Wilding Craig S, Trikic Michael Z, Hingston Joanne L, Copplestone David, Janet Tawn E
Genetics Department, Westlakes Research Institute, Moor Row, Cumbria CA24 3JY, UK.
Mutat Res. 2006 Jan 31;603(1):56-63. doi: 10.1016/j.mrgentox.2005.10.011. Epub 2005 Dec 27.

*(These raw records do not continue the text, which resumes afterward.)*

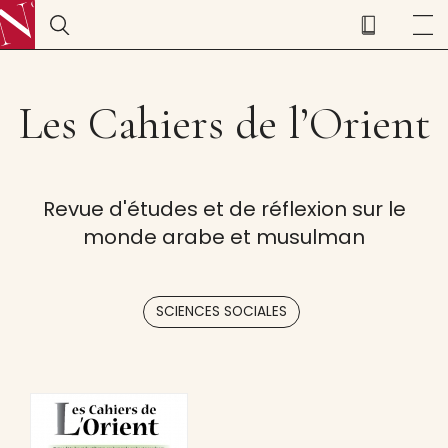
Les Cahiers de l’Orient
Revue d'études et de réflexion sur le
monde arabe et musulman
SCIENCES SOCIALES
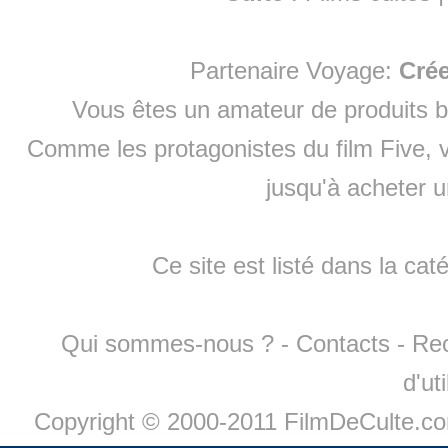
Partenaire Voyage:
Cré
Vous êtes un amateur de produits
b
Comme les protagonistes du film Five, v
jusqu'à
acheter 
Ce site est listé dans la cat
Qui sommes-nous ?
-
Contacts
-
Re
d'ut
Copyright © 2000-2011 FilmDeCulte.c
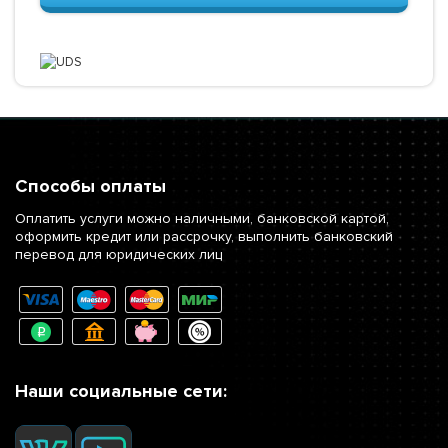
Способы оплаты
Оплатить услуги можно наличными, банковской картой,
оформить кредит или рассрочку, выполнить банковский
перевод для юридических лиц
Наши социальные сети:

The compost worm Eisenia fetida is routinely used in ecotoxicological studies. A standard assay to assess genetic damage in this species would be extremely valuable. Since mitochondrial DNA (mtDNA) is known to exhibit an increased mutation rate following exposure to ionising radiation we assessed the validity of a mtDNA-based assay for measuring increases in mutation rate in laboratory-irradiated compost worms. To this end the mutation frequency in the mtDNA of the compost worm E. fetida was quantified following in vivo gamma-irradiation of adult worms in three dose groups. Five adult worms exposed to 1.4 mGy/h for 55 days (total dose 1.85 Gy), five adult worms exposed to 8.5 mGy/h for 55 days (total dose 11.22 Gy) and five adult control worms were used to assess the effect of irradiation on mtDNA mutation induction. DNA samples extracted from irradiated adult worms were used in high-fidelity PCR of a 486 bp region of mtDNA spanning the ATPase 8 gene, chosen for its high spontaneous mutation rate. PCR products were cloned and sequenced to identify mutations, with 89-102 clones successfully sequenced per individual. A significant elevation in mtDNA mutation frequency (p=0.032) was seen in worms exposed at the higher dose rate (8.5 mGy/h, total dose 11.22 Gy; mutation frequency 27.98+/-4.85 x 10(-5)mutations/bp) in comparison to controls (mutation frequency 12.68+/-3.06 x 10(-5)mutations/bp), but no elevation in mutation frequency (p=0.764) was seen for the lower dose rate (1.4 mGy/h, total dose 1.85 Gy; mutation frequency 13.74+/-1.29 x 10(-5)mutations/bp) compared with controls. This indicates that although the technique has the potential to detect an elevation in mutation frequency, it does not have sufficient sensitivity at the doses likely to be encountered in environmental monitoring scenarios.
堆肥蚯蚓赤子爱胜蚓常用于生态毒理学研究。一种评估该物种遗传损伤的标准检测方法将极具价值。由于已知线粒体DNA(mtDNA)在受到电离辐射后突变率会增加,我们评估了一种基于mtDNA的检测方法在测量实验室辐照堆肥蚯蚓突变率增加方面的有效性。为此,对三个剂量组的成年蚯蚓进行体内γ射线辐照后,对赤子爱胜蚓mtDNA中的突变频率进行了量化。将五只成年蚯蚓暴露于1.4 mGy/h下55天(总剂量1.85 Gy),五只成年蚯蚓暴露于8.5 mGy/h下55天(总剂量11.22 Gy),并使用五只成年对照蚯蚓来评估辐照对mtDNA突变诱导的影响。从辐照成年蚯蚓中提取的DNA样本用于对跨越ATPase 8基因的486 bp mtDNA区域进行高保真PCR,选择该区域是因为其自发突变率高。对PCR产物进行克隆和测序以鉴定突变,每个个体成功测序89 - 102个克隆。与对照组(突变频率12.68±3.06×10⁻⁵突变/bp)相比,高剂量率(8.5 mGy/h,总剂量11.22 Gy;突变频率27.98±4.85×10⁻⁵突变/bp)暴露的蚯蚓中mtDNA突变频率显著升高(p = 0.032),但与对照组相比,低剂量率(1.4 mGy/h,总剂量1.85 Gy;突变频率13.74±1.29×10⁻⁵突变/bp)的突变频率没有升高(p = 0.764)。这表明尽管该技术有检测突变频率升高的潜力,但在环境监测场景中可能遇到的剂量下,它没有足够的灵敏度。